En matière de financement des entreprises, comme dans bien d'autres domaines, il y a deux poids, deux mesures. « Globalement, il n'y a pas de problème d'accès au crédit pour les entreprises françaises », a affirmé François Villeroy de Galhau, le vendredi 15 septembre, en préambule d'un colloque sur le financement des TPE (très petites entreprises). Le gouverneur de la Banque de France en veut pour preuve l'augmentation de 4,5% des concours bancaires aux entreprises à la fin novembre, en rythme annuel; Une évolution qui ne souffre en effet pas de comparaison avec la progression moyenne de 0,9% enregistrée au sein de la zone euro. Mais les choses sont bien différentes selon que l'on est une grosse PME aux reins solides ou une TPE dont le patron endosse tout à la fois les casquettes d'ingénieur, de commercial, de gestionnaire, de comptable et de responsable du personnel, si personnel il y a.
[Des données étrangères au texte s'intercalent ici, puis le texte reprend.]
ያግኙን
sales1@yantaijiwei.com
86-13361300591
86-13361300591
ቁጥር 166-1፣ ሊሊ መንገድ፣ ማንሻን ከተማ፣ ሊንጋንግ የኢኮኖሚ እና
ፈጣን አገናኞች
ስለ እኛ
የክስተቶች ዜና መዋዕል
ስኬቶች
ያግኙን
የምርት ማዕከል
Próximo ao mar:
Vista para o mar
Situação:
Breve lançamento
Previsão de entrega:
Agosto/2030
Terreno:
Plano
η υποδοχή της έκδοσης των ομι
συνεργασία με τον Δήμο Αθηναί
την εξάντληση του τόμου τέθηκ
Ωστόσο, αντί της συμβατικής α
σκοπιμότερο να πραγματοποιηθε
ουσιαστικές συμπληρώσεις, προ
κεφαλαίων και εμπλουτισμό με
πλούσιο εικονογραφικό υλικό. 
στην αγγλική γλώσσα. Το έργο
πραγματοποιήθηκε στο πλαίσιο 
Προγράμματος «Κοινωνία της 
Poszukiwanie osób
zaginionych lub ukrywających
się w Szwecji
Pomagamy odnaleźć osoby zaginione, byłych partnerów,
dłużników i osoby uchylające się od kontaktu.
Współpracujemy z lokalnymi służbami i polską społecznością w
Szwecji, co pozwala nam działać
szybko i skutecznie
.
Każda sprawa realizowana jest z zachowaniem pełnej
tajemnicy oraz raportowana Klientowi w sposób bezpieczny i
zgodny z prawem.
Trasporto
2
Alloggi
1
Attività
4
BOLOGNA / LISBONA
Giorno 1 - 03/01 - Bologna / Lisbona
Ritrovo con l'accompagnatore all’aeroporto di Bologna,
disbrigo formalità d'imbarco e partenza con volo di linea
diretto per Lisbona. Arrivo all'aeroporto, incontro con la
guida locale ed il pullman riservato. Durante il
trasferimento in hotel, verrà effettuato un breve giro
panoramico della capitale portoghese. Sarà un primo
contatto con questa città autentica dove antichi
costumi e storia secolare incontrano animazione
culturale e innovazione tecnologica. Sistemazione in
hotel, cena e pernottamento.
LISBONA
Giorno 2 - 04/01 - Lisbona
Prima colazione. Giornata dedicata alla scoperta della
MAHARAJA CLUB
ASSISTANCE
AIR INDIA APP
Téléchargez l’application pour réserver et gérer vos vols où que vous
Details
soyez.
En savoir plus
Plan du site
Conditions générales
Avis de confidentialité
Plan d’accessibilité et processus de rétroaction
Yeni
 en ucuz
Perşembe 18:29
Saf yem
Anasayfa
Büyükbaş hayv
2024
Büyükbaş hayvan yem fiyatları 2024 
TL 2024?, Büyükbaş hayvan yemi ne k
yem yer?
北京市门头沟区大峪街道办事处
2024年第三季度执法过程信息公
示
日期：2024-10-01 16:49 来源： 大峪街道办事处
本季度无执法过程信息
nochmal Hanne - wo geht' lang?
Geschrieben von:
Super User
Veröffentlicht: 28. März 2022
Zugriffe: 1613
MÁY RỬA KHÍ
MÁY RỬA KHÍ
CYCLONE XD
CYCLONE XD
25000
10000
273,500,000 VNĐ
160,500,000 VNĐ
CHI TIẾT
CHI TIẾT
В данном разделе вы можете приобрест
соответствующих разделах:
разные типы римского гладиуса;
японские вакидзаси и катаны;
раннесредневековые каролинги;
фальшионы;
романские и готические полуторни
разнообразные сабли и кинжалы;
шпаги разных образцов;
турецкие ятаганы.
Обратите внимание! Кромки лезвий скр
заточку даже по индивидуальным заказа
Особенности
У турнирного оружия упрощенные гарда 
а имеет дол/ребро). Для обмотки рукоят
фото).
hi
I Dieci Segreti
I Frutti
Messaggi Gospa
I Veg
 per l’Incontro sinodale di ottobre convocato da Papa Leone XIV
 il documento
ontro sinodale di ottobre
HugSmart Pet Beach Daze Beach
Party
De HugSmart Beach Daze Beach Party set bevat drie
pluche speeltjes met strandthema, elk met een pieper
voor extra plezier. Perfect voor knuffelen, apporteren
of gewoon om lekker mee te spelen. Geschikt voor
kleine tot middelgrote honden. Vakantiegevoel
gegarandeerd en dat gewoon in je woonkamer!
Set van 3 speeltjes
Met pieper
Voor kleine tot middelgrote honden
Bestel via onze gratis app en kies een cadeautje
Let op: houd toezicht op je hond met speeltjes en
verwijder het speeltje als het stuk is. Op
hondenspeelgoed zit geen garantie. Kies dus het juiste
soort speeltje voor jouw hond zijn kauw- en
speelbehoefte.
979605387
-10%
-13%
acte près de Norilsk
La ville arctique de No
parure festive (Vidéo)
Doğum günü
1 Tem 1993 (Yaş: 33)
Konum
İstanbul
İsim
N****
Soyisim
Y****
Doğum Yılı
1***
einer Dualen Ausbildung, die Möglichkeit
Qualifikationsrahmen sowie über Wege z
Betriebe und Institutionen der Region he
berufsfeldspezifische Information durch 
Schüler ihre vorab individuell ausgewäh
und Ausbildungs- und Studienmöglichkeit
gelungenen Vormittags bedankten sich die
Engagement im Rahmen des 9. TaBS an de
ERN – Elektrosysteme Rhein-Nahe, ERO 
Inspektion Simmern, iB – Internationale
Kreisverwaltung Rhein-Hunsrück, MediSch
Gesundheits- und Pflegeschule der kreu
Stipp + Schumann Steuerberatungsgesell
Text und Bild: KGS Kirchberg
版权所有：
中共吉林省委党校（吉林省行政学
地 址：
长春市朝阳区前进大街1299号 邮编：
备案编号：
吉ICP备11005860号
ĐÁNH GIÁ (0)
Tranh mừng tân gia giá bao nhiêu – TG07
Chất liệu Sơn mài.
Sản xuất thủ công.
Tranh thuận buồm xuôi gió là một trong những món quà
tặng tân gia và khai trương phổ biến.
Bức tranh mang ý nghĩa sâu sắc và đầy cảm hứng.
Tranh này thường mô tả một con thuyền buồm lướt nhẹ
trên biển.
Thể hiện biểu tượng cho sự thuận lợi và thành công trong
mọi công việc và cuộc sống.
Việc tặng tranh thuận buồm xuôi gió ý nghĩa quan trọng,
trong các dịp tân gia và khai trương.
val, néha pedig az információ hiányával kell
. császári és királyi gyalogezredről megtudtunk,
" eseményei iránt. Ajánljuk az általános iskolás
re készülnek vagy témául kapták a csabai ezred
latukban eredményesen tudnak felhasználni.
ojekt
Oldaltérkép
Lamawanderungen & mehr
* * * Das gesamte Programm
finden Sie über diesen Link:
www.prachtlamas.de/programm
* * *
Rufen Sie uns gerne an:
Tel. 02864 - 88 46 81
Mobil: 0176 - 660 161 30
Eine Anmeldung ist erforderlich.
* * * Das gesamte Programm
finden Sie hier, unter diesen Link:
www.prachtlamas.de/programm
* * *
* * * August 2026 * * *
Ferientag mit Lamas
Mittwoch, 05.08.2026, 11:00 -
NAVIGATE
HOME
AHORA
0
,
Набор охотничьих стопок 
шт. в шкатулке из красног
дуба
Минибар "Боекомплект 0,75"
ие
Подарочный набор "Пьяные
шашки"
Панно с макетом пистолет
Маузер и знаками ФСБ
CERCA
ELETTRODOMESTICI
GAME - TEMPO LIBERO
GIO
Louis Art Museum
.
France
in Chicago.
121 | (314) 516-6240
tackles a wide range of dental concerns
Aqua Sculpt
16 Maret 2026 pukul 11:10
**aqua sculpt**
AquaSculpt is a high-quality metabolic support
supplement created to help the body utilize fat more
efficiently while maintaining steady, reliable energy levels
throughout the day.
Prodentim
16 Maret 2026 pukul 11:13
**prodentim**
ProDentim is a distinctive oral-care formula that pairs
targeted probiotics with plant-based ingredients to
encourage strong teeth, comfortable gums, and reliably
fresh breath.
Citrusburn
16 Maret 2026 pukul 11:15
En effet, si les trois quarts des PME ont vu leurs demandes de crédits de trésorerie [par opposition aux crédits d'investissement ; Ndlr] satisfaites, au troisième trimestre de l'année 2015, cette proportion est en revanche inférieure à 60% pour les TPE. Certes, ces dernières - qui comptent moins de 10 salariés, sont indépendantes et dont le chiffre d'affaires annuel ou le total de bilan n'excède pas 2 millions d'euros - présentent généralement une plus grande fragilité financière que les PME. « Le taux de défaut des TPE est de 6% en moyenne, et même de 10% pour celles qui sont âgées de moins de trois ans, alors qu'il se limite à 3% pour les PME », souligne Dominique Garabiol, conseiller de la direction générale du groupe BPCE (Banque Populaire Caisse d'Epargne). Il n'empêche, cette difficulté plus grande qu'éprouvent les TPE à accéder aux crédits de trésorerie doit représenter « à l'évidence un point de vigilance », a estimé François Villeroy de Galhau.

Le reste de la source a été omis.